Le Pseudo-Tertullien[6], daté peut-être de la première moitié du IIIe siècle, suit vraisemblablement Irénée - bien qu'il ignore l'« Évangile de Judas » - et donne à ces « autres » le nom de « caïnites » dont il fait les précurseurs des séthiens[5] ainsi que le fait au IVe siècle dans son Panarion[7] Épiphane de Salamine, qui parle également de « caïanites » (Καίανῶν)[5].
Théodoret de Cyr donne, au Ve siècle dans son Compendium Haereticorum[8], approximativement la même version qu'Irénée et précise à son tour que « ces autres [gnostiques] se nomment caïnites » (ἄλλοι δἑ οὕς Καἳνοὑς ὀνομάζουσι)[5].
Pour les traditions indépendantes d'Irénée, dans la brève mention qu'Origène en fait quelques dizaines d'années après lui[9], ceux qu'il nomme « caïnites » pas plus que les « ophites » n'ont guère à voir pour lui avec le christianisme[10]. Philastre de Brescia, au IVe siècle, place lui un certain nombre d'hérésies presque au début du monde, une liste dans laquelle les Caïnites occupent la seconde place, après les Ophites ; il ne parle par conséquent pas de Judas à leur propos[11].
Texte d'Irénée
On trouve de multiples traductions de ce passage, avec de faibles nuances[12] :
« D'autres encore disent que Caïn était issu de la Suprême Puissance, et qu'Esaü, Coré, les gens de Sodome et tous leurs pareils étaient de la même race qu'elle : pour ce motif, bien qu'ils aient été en butte aux attaques du Démiurge, ils n'en ont subi aucun dommage, car Sagesse s'emparait de ce qui, en eux, lui appartenait en propre. Tout cela, disent-ils, Judas le traître l'a exactement connu, et, parce qu'il a été le seul d'entre les disciples à posséder la connaissance de la vérité, il a accompli le « mystère » de la trahison : c'est ainsi que, par son entremise, ont été détruites toutes les choses terrestres et célestes. Ils exhibent, dans ce sens, un écrit de leur fabrication, qu'ils appellent « Évangile de Judas ». »

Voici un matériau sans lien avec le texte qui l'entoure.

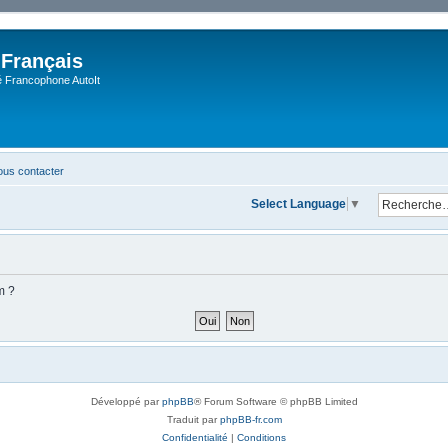
 Français
Francophone AutoIt
us contacter
Select Language
▼
m ?
Développé par
phpBB
® Forum Software © phpBB Limited
Traduit par
phpBB-fr.com
Confidentialité
|
Conditions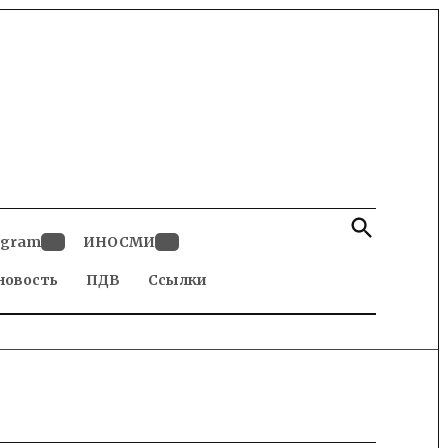
Open
Search
egram
ИНОСМИ
Open
Open
новость
dropdown
ПДВ
Ссылки
dropdown
menu
menu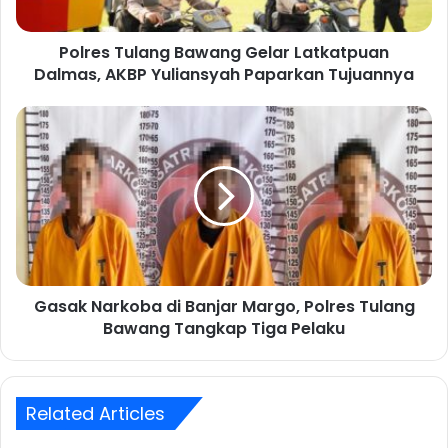
u
l
Polres Tulang Bawang Gelar Latkatpuan
a
Dalmas, AKBP Yuliansyah Paparkan Tujuannya
n
g
B
G
a
a
w
s
a
a
n
k
g
N
G
a
e
r
l
k
a
Gasak Narkoba di Banjar Margo, Polres Tulang
o
r
Bawang Tangkap Tiga Pelaku
b
L
a
a
d
t
i
k
Related Articles
B
a
a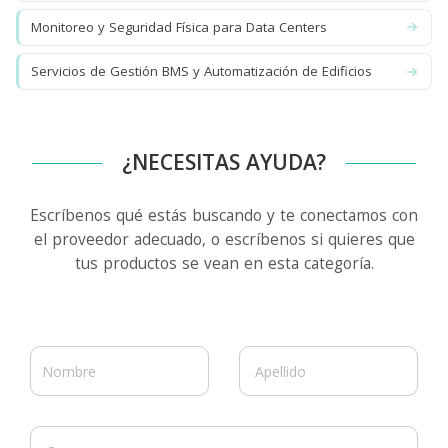
Monitoreo y Seguridad Física para Data Centers
Servicios de Gestión BMS y Automatización de Edificios
¿NECESITAS AYUDA?
Escríbenos qué estás buscando y te conectamos con
el proveedor adecuado, o escríbenos si quieres que
tus productos se vean en esta categoría.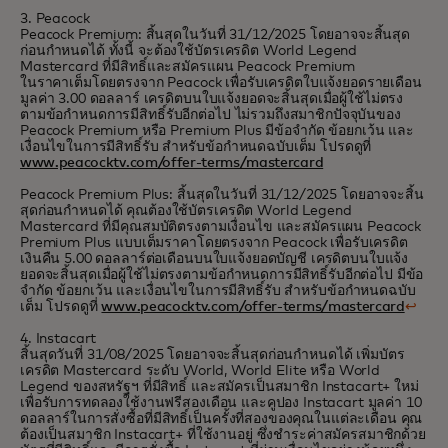
3. Peacock
Peacock Premium: สิ้นสุดในวันที่ 31/12/2025 โดยอาจจะสิ้นสุด
ก่อนกำหนดได้ ทั้งนี้ จะต้องใช้บัตรเครดิต World Legend
Mastercard ที่มีสิทธิ์และสมัครแผน Peacock Premium
ในราคาเต็ม
โดยตรงจาก Peacock เพื่อรับเครดิตใบแจ้งยอดรายเดือน
มูลค่า 3.00 ดอลลาร์ เครดิตบนใบแจ้งยอดจะสิ้นสุดเมื่อผู้ใช้ไม่ตรง
ตามข้อกำหนดการมีสิทธิ์รับอีกต่อไป ไม่รวมถึงสมาชิกปัจจุบันของ
Peacock Premium หรือ Premium Plus มีข้อจำกัด ข้อยกเว้น และ
เงื่อนไขในการมีสิทธิ์รับ สำหรับข้อกำหนดฉบับเต็ม โปรดดูที่
www.peacocktv.com/offer-terms/mastercard
Peacock Premium Plus: สิ้นสุดในวันที่ 31/12/2025 โดยอาจจะสิ้น
สุดก่อนกำหนดได้ คุณต้องใช้บัตรเครดิต World Legend
Mastercard ที่มีคุณสมบัติตรงตามเงื่อนไข และสมัครแผน Peacock
Premium Plus
แบบเต็มราคา
โดยตรงจาก Peacock เพื่อรับเครดิต
เงินคืน 5.00 ดอลลาร์ต่อเดือนบนใบแจ้งยอดบัญชี เครดิตบนใบแจ้ง
ยอดจะสิ้นสุดเมื่อผู้ใช้ไม่ตรงตามข้อกำหนดการมีสิทธิ์รับอีกต่อไป มีข้อ
จำกัด ข้อยกเว้น และเงื่อนไขในการมีสิทธิ์รับ สำหรับข้อกำหนดฉบับ
เต็ม โปรดดูที่
www.peacocktv.com/offer-terms/mastercard
↩
4. Instacart
สิ้นสุดวันที่ 31/08/2025 โดยอาจจะสิ้นสุดก่อนกำหนดได้ เพิ่มบัตร
เครดิต Mastercard ระดับ World, World Elite หรือ World
Legend ของสหรัฐฯ ที่มีสิทธิ์ และสมัครเป็นสมาชิก Instacart+ ใหม่
เพื่อรับการทดลองใช้งานฟรี
สองเดือน
และคูปอง Instacart มูลค่า 10
ดอลลาร์ในการสั่งซื้อที่มีสิทธิ์เป็นครั้งที่สองของคุณในแต่ละเดือน คุณ
ต้องเป็นสมาชิก Instacart+ ที่ใช้งานอยู่ ซึ่งชำระค่าสมัครสมาชิกด้วย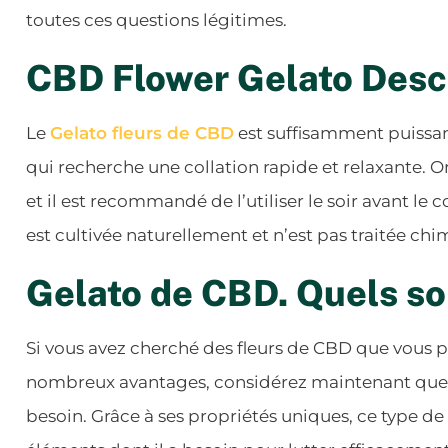
toutes ces questions légitimes.
CBD Flower Gelato Descr
Le
Gelato fleurs de CBD
est suffisamment puissa
qui recherche une collation rapide et relaxante. Orig
et il est recommandé de l’utiliser le soir avant le
est cultivée naturellement et n’est pas traitée c
Gelato de CBD. Quels so
Si vous avez cherché des fleurs de CBD que vous 
nombreux avantages, considérez maintenant que C
besoin. Grâce à ses propriétés uniques, ce type d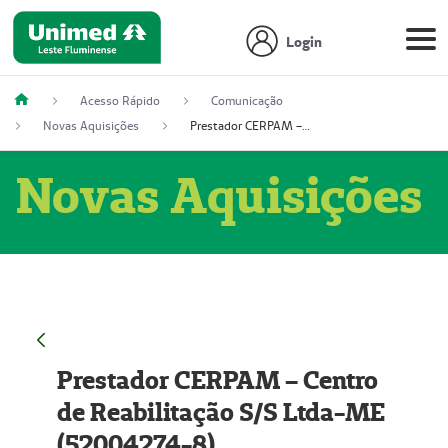
Login
Acesso Rápido
Comunicação
Novas Aquisições
Prestador CERPAM – Centro de Reabilitação S/S Ltda-ME (52004274-8)
Novas Aquisições
Prestador CERPAM – Centro
de Reabilitação S/S Ltda-ME
(52004274-8)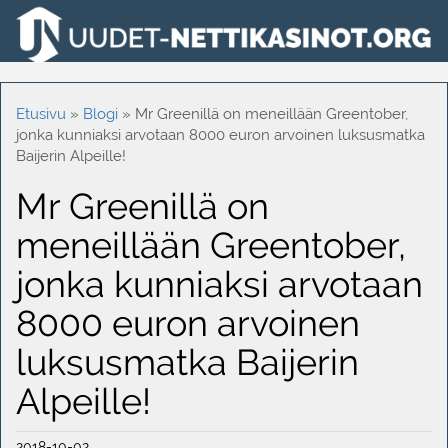
Etusivu
»
Blogi
»
Mr Greenillä on meneillään Greentober,
jonka kunniaksi arvotaan 8000 euron arvoinen luksusmatka
Baijerin Alpeille!
Mr Greenillä on
meneillään Greentober,
jonka kunniaksi arvotaan
8000 euron arvoinen
luksusmatka Baijerin
Alpeille!
2018-10-02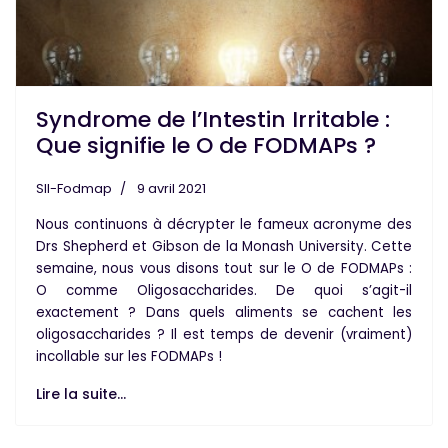
Syndrome de l’Intestin Irritable :
Que signifie le O de FODMAPs ?
SII-Fodmap
9 avril 2021
Nous continuons à décrypter le fameux acronyme des
Drs Shepherd et Gibson de la Monash University. Cette
semaine, nous vous disons tout sur le
O de FODMAPs :
O comme Oligosaccharides
. De quoi s’agit-il
exactement ? Dans quels aliments se cachent les
oligosaccharides ? Il est temps de devenir (vraiment)
incollable sur les FODMAPs !
Lire la suite...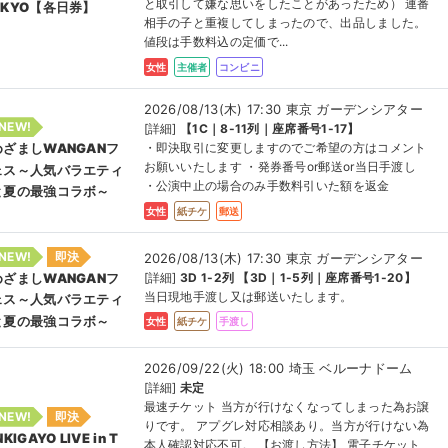
と取引して嫌な思いをしたことがあったため） 連番
OKYO【各日券】
相手の子と重複してしまったので、出品しました。
値段は手数料込の定価で...
女性
主催者
コンビニ
2026/08/13(木) 17:30 東京 ガーデンシアター
NEW!
[詳細]
【1C｜8-11列｜座席番号1-17】
・即決取引に変更しますのでご希望の方はコメント
めざましWANGANフ
お願いいたします ・発券番号or郵送or当日手渡し
ェス～人気バラエティ
・公演中止の場合のみ手数料引いた額を返金
と夏の最強コラボ～
女性
紙チケ
郵送
NEW!
即決
2026/08/13(木) 17:30 東京 ガーデンシアター
[詳細]
3D 1-2列 【3D｜1-5列｜座席番号1-20】
めざましWANGANフ
当日現地手渡し又は郵送いたします。
ェス～人気バラエティ
と夏の最強コラボ～
女性
紙チケ
手渡し
2026/09/22(火) 18:00 埼玉 ベルーナドーム
[詳細]
未定
最速チケット 当方が行けなくなってしまった為お譲
NEW!
即決
りです。 アプグレ対応相談あり。当方が行けない為
NKIGAYO LIVE in T
本人確認対応不可。 【お渡し方法】 電子チケット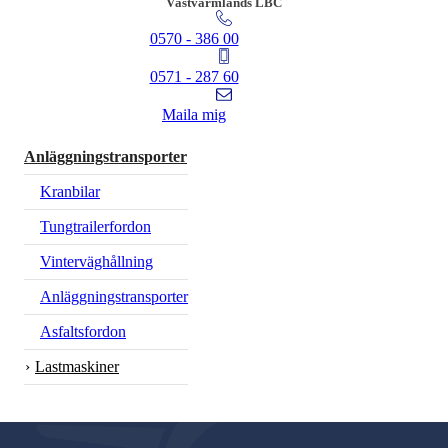
Västvärmlands LBC
0570 - 386 00
0571 - 287 60
Maila mig
Anläggningstransporter
Kranbilar
Tungtrailerfordon
Vinterväghållning
Anläggningstransporter
Asfaltsfordon
Lastmaskiner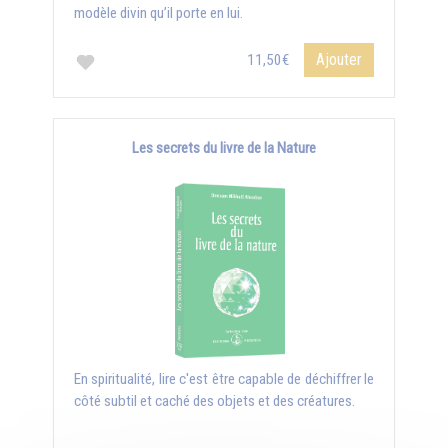
modèle divin qu’il porte en lui.
Ajouter
11,50€
Les secrets du livre de la Nature
En spiritualité, lire c'est être capable de déchiffrer le
côté subtil et caché des objets et des créatures.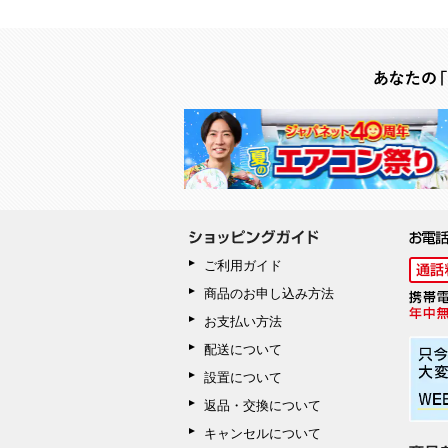
ご利用ガイド
商品のお申し込み方法
お支払い方法
配送について
設置について
返品・交換について
キャンセルについて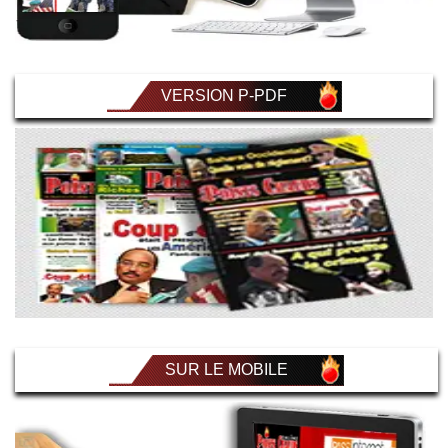
VERSION P-PDF
SUR LE MOBILE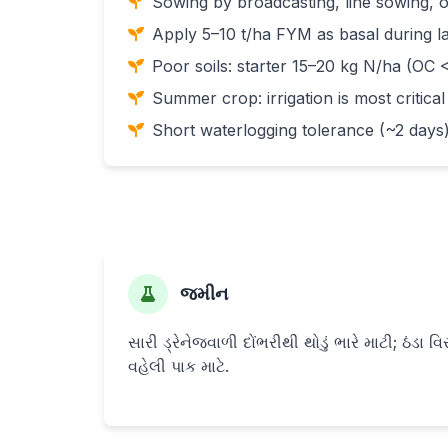
Sowing by broadcasting, line sowing, o
Apply 5–10 t/ha FYM as basal during l
Poor soils: starter 15–20 kg N/ha (OC 
Summer crop: irrigation is most critical
Short waterlogging tolerance (~2 days)
જમીન
સારી ડ્રેનેજવાળી દોંભરીથી થોડું ભારે માટી; ઠંડા વિસ
વહેલી પાક માટે.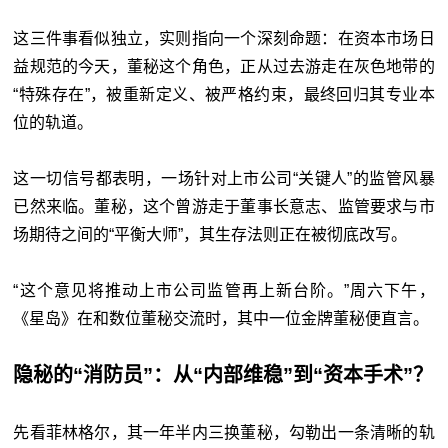
这三件事看似独立，实则指向一个深刻命题：在资本市场日
益规范的今天，董秘这个角色，正从过去游走在灰色地带的
“特殊存在”，被重新定义、被严格约束，最终回归其专业本
位的轨道。
这一切信号都表明，一场针对上市公司“关键人”的监管风暴
已然来临。董秘，这个曾游走于董事长意志、监管要求与市
场期待之间的“平衡大师”，其生存法则正在被彻底改写。
“这个意见将推动上市公司监管再上新台阶。”周六下午，
《星岛》在和数位董秘交流时，其中一位金牌董秘便直言。
隐秘的“消防员”：从“内部维稳”到“资本手术”？
先看菲林格尔，其一年半内三换董秘，勾勒出一条清晰的轨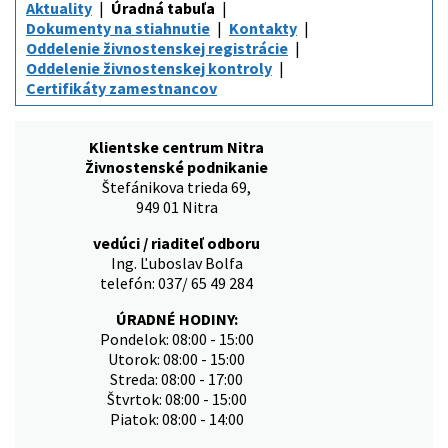
Aktuality
Úradná tabuľa
Dokumenty na stiahnutie
Kontakty
Oddelenie živnostenskej registrácie
Oddelenie živnostenskej kontroly
Certifikáty zamestnancov
Klientske centrum Nitra
Živnostenské podnikanie
Štefánikova trieda 69,
949 01 Nitra
vedúci / riaditeľ odboru
Ing. Ľuboslav Bolfa
telefón: 037/ 65 49 284
ÚRADNÉ HODINY:
Pondelok: 08:00 - 15:00
Utorok: 08:00 - 15:00
Streda: 08:00 - 17:00
Štvrtok: 08:00 - 15:00
Piatok: 08:00 - 14:00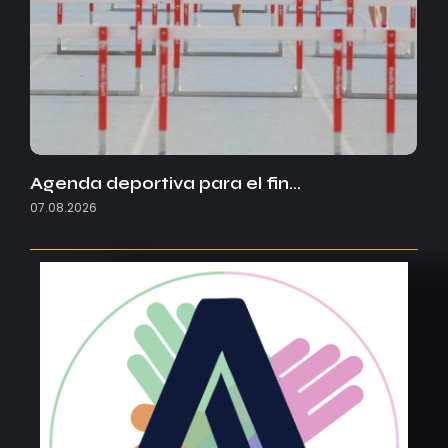
Agenda deportiva para el fin…
07.08.2026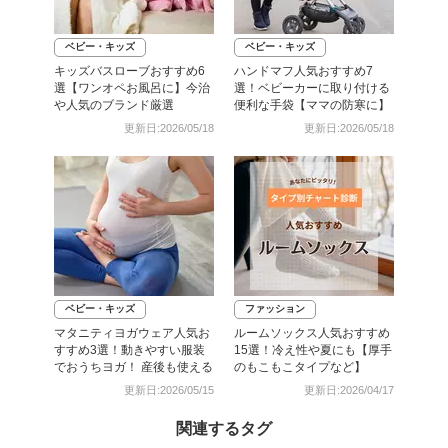
ベビー・キッズ
ベビー・キッズ
キッズバスローブおすすめ6
ハンドマフ人気おすすめ7
選【ワンオペお風呂に】今治
選！ベビーカーに取り付ける
や人気のブランド厳選
便利な手袋【ママの防寒に】
更新日:2026/05/18
更新日:2026/05/18
ベビー・キッズ
ファッション
マタニティヨガウェア人気お
ルームソックス人気おすすめ
すすめ3選！動きやすい服装
15選！冷え性や夏にも【厚手
でおうちヨガ！ 産後も使える
のもこもこタイプなど】
更新日:2026/05/15
更新日:2026/04/17
関連するタグ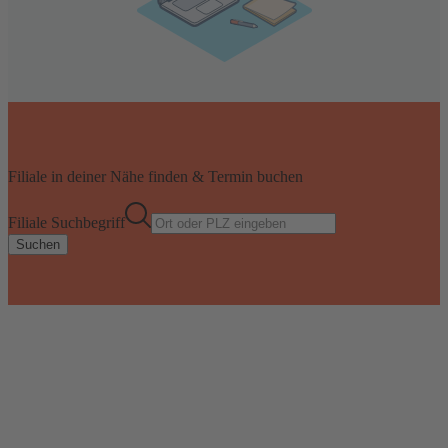
Filiale in deiner Nähe finden & Termin buchen
Filiale Suchbegriff
Suchen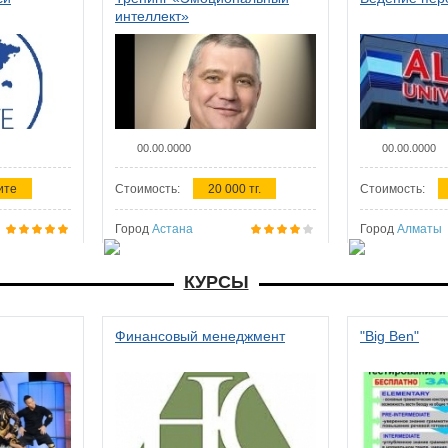
интеллект»
00.00.0000
00.00.0000
ите
Стоимость:
20 000 тг.
Стоимость:
Город
Астана
Город
Алматы
КУРСЫ
Финансовый менеджмент
"Big Ben"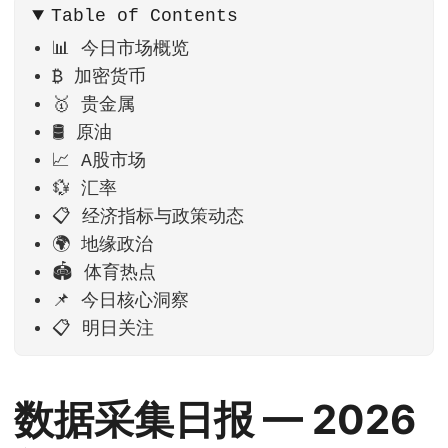
Table of Contents
📊 今日市场概览
₿ 加密货币
🥇 贵金属
🛢️ 原油
📈 A股市场
💱 汇率
📋 经济指标与政策动态
🌍 地缘政治
🏟️ 体育热点
📌 今日核心洞察
📋 明日关注
数据采集日报 — 2026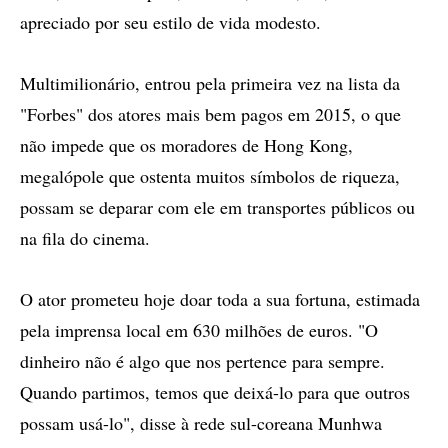
apreciado por seu estilo de vida modesto.
Multimilionário, entrou pela primeira vez na lista da
"Forbes" dos atores mais bem pagos em 2015, o que
não impede que os moradores de Hong Kong,
megalópole que ostenta muitos símbolos de riqueza,
possam se deparar com ele em transportes públicos ou
na fila do cinema.
O ator prometeu hoje doar toda a sua fortuna, estimada
pela imprensa local em 630 milhões de euros. "O
dinheiro não é algo que nos pertence para sempre.
Quando partimos, temos que deixá-lo para que outros
possam usá-lo", disse à rede sul-coreana Munhwa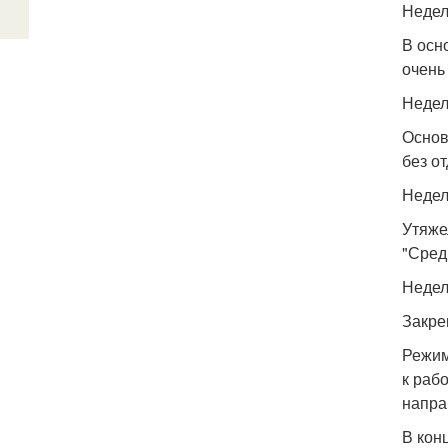
Недел
В осн
очень
Недел
Основ
без о
Недел
Утяже
"Средн
Недел
Закре
Режим
к раб
напра
В кон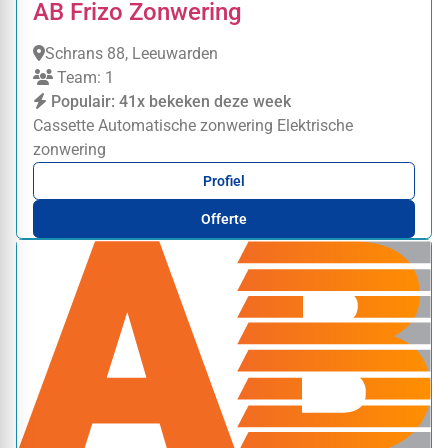
AB Frizo Zonwering
Schrans 88, Leeuwarden
Team: 1
Populair: 41x bekeken deze week
Cassette
Automatische zonwering
Elektrische
zonwering
Profiel
Offerte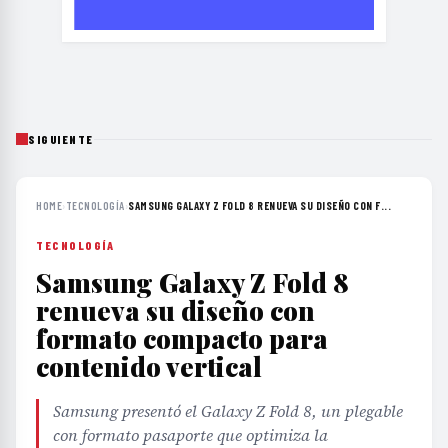
SIGUIENTE
HOME
›
TECNOLOGÍA
›
SAMSUNG GALAXY Z FOLD 8 RENUEVA SU DISEÑO CON F...
TECNOLOGÍA
Samsung Galaxy Z Fold 8
renueva su diseño con
formato compacto para
contenido vertical
Samsung presentó el Galaxy Z Fold 8, un plegable
con formato pasaporte que optimiza la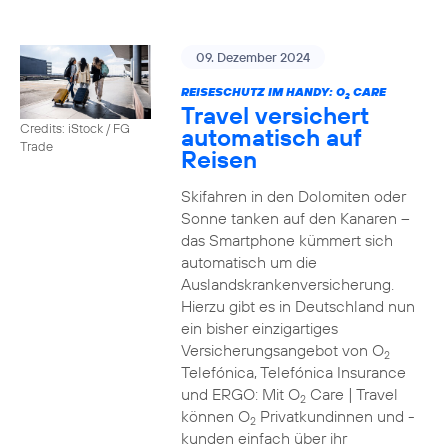
09. Dezember 2024
REISESCHUTZ IM HANDY: O
CARE
2
Travel versichert
Credits: iStock / FG
automatisch auf
Trade
Reisen
Skifahren in den Dolomiten oder
Sonne tanken auf den Kanaren –
das Smartphone kümmert sich
automatisch um die
Auslandskrankenversicherung.
Hierzu gibt es in Deutschland nun
ein bisher einzigartiges
Versicherungsangebot von O
2
Telefónica, Telefónica Insurance
und ERGO: Mit O
Care | Travel
2
können O
Privatkundinnen und -
2
kunden einfach über ihr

— Irénée de Lyon, Contre les Hérésies, I, 31 (extrait)
Exégèse
Pour l'exégèse contemporaine, l'existence même d'une secte caïnite est remise en question voire douteuse, à l'instar de plusieurs autres « appellations » attribuées au courant gnostique[13]. On en trouve en effet aucune mention dans d'autre texte antiques que les quelques listes d'hérésiologues successifs, tandis que la littérature gnostique ne manque pas : ni l'Évangile de Judas ni aucun document de la bibliothèque de Nag Hammadi ne les mentionnent[14].
Dans les trois chapitres concernant les gnostiques[1], Irénée attribue à ceux-ci, sans précision de noms, une série d'informations qu'il a entendues ou recueillies. À certaines figures clefs mentionnées par Irénée, comme Barbelo, le Serpent (Ophis), Caïn, etc., les hérésiologues suivants font correspondre des noms de groupes liés par une forme de succession - les « Barbéloïtes », les « Ophites », les « Caïnites »... - en proposant des listes dont la parenté ou l'ordre d'apparition entre les sectes varient d'ailleurs selon les auteurs[14]. En outre, il demeure improbable que de tels courants, pour autant qu'ils aient jamais eu une réalité, se soient dénommé eux-mêmes de la sorte[14].
Certains exégètes pensent que les séthiens - qui semblent eux attestés par la littérature gnostique[13] - et caïnites ne sont qu'un même groupe, le second terme étant un surnom péjoratif donné par les hérésiologues[15]. Simon Claude Mimouni avance que l'appellation de « caïnites » pourrait désigner, plutôt qu'un groupe, un courant de pensée dont la tendance antinomiste inverse les valeurs de l'Ancien Testament et semble marquée d'une certaine impatience eschatologique, pouvant par ailleurs être rapprochée de la pensée paulinienne et du judaïsme mystique : pour ceux qui attendent que la fin du monde soit précipitée, faire le contraire de ce que préconise la Torah semble un bon moyen et des « anti-héros »[5] comme Caïn et Judas incarnent dès lors un bon « accélérateur » de ce temps[16].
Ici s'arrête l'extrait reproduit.